By virtue of above amendment to section 153C, no assessment u/s 153C can be made in the case of other person under section 153C of the Act if the date of search falls beyond 01.04.2021. As a corollary, any notice issued for making assessment u/s 153C of the Act in the case of a non-searched person after 01.04.2021 would be no-nest.
9. Thus, applying the amended provisions of section 153C of the Act and the law explained by the Hon’ble Jurisdictional High Court in the case of Ojjus Medicare(P.) Ltd. (supra), to facts of the instant case, we find that the notice u/s 153C of the Act issued by the AO to assessee and thereafter, assessment order passed u/s 153C is unsustainable and is liable to be quashed on the ground of jurisdiction. We hold accordingly.
10. In the result, impugned order is set-aside and appeal of the assessee is allowed.
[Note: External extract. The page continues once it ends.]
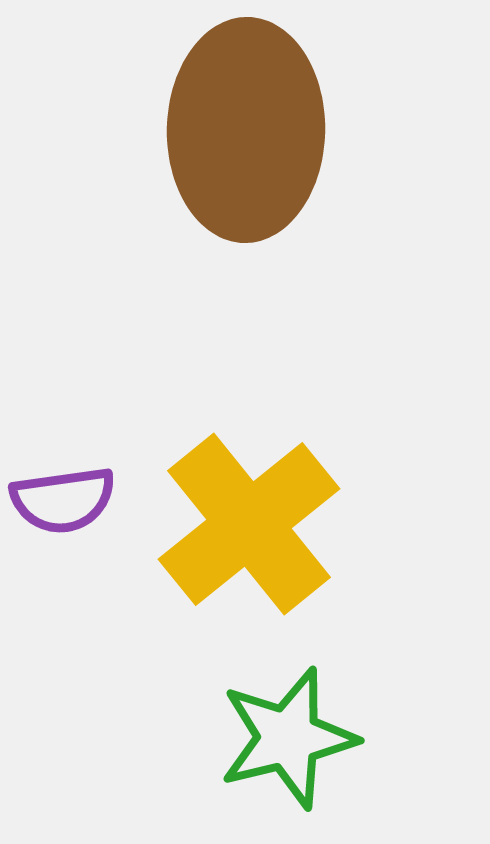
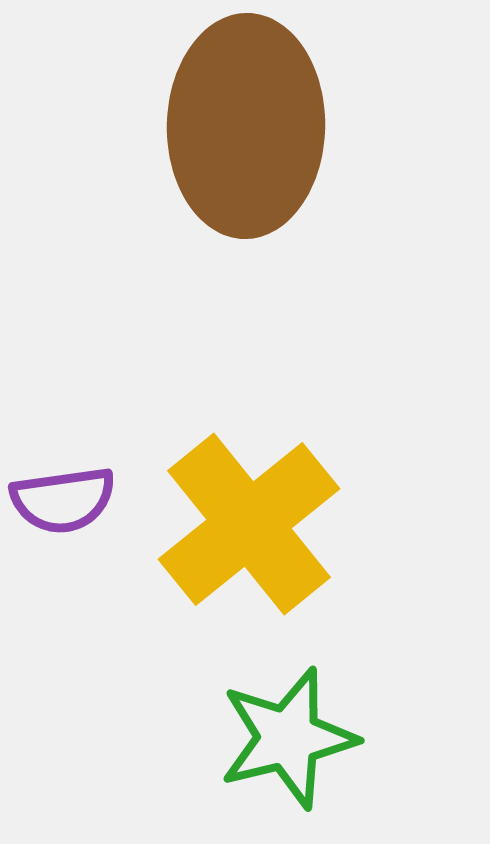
brown ellipse: moved 4 px up
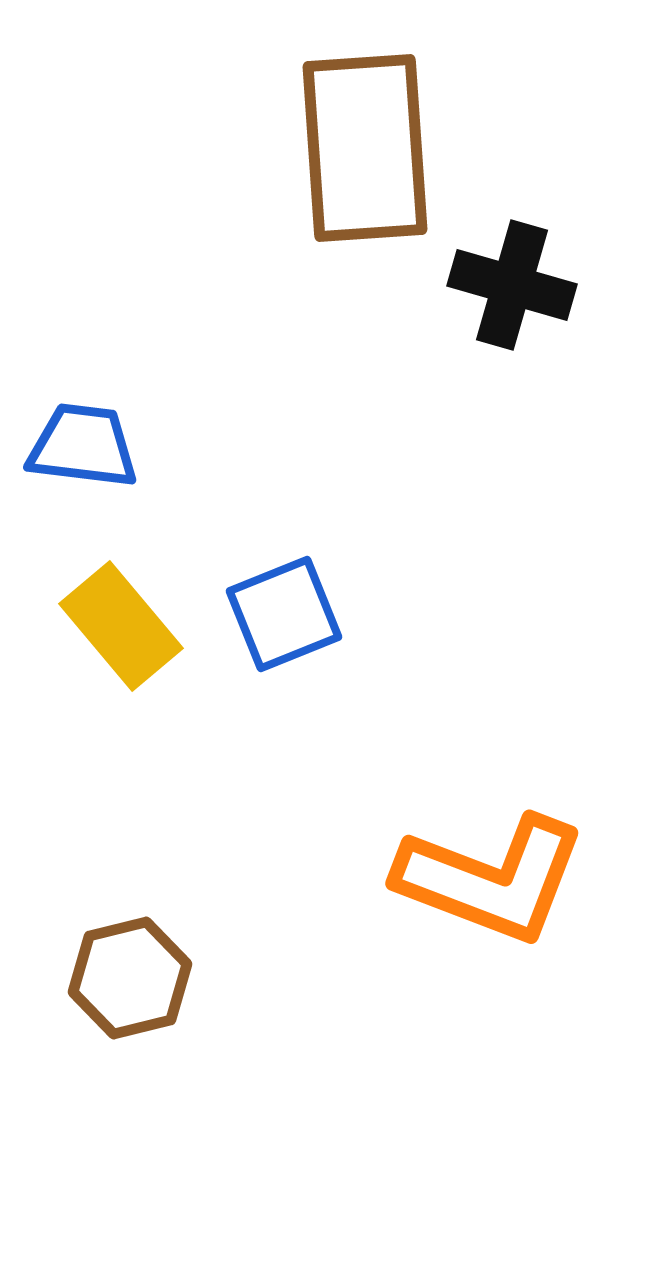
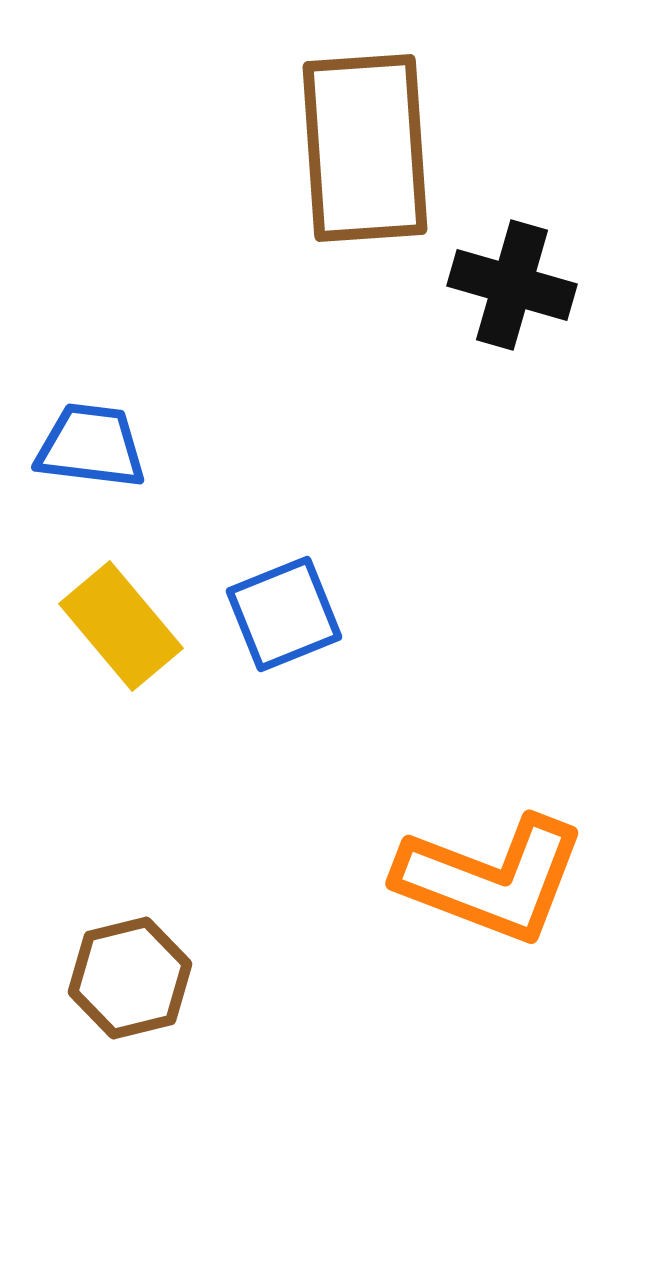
blue trapezoid: moved 8 px right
ITA No. 3182/Del/2025 [A.Y. 2014-15],
ITA No. 3183/Del/2025 [A.Y. 2015-16],
ITA No. 3184/Del/2025 [A.Y. 2016-17],
ITA No. 3185/Del/2025 [A.Y. 2017-18],
ITA No. 3186/Del/2025 [A.Y. 2019-20].
11. Both sides are unanimous in stating that the facts in these five appeals are identical to ITA No. 3181/Del/2025 [A.Y. 2013-14]. Therefore, submissions made for A.Y. 2013-14, would equally hold good for the remaining five assessment years.
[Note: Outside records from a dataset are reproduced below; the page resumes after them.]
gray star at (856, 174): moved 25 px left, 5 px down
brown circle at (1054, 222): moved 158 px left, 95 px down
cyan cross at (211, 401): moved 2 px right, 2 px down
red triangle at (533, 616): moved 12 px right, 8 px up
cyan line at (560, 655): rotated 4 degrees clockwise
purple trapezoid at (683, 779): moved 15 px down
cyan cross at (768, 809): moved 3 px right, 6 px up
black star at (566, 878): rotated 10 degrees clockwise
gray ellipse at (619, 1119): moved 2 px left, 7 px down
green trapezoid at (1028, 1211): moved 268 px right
12. We find that in all these five Assessment Years i.e., A.Y. 2014-15 to 2017-18 & 2019-20, the assessments have been made u/s 153C of the Act, whereas common satisfaction for all the aforesaid assessment years was recorded on 28.09.2021. Facts being pari-materia to A.Y. 2013-14, our findings in appeal of the assessee for A.Y. 2013-14 would mutatis mutandis apply to appeals for A.Y. 2014-15 to 2017-18 & 2019-20. For parity of reasons, the assessment orders for aforesaid A.Ys. are quashed.
13. In the result, the appeals of the assessee are allowed.
14. To sum up, ITA No. 3181/Del/2025 [A.Y. 2013-14], ITA No. 3182/Del/2025 [A.Y. 2014-15], ITA No. 3183/Del/2025 [A.Y. 2015-16], ITA No. 3184/Del/2025 [A.Y. 2016-17], ITA No. 3185/Del/2025 [A.Y. 2017-18] and ITA No. 3186/Del/2025 [A.Y. 2019-20] are allowed.
15. Order pronounced in the Open Court on Monday the 30th day of March, 2026.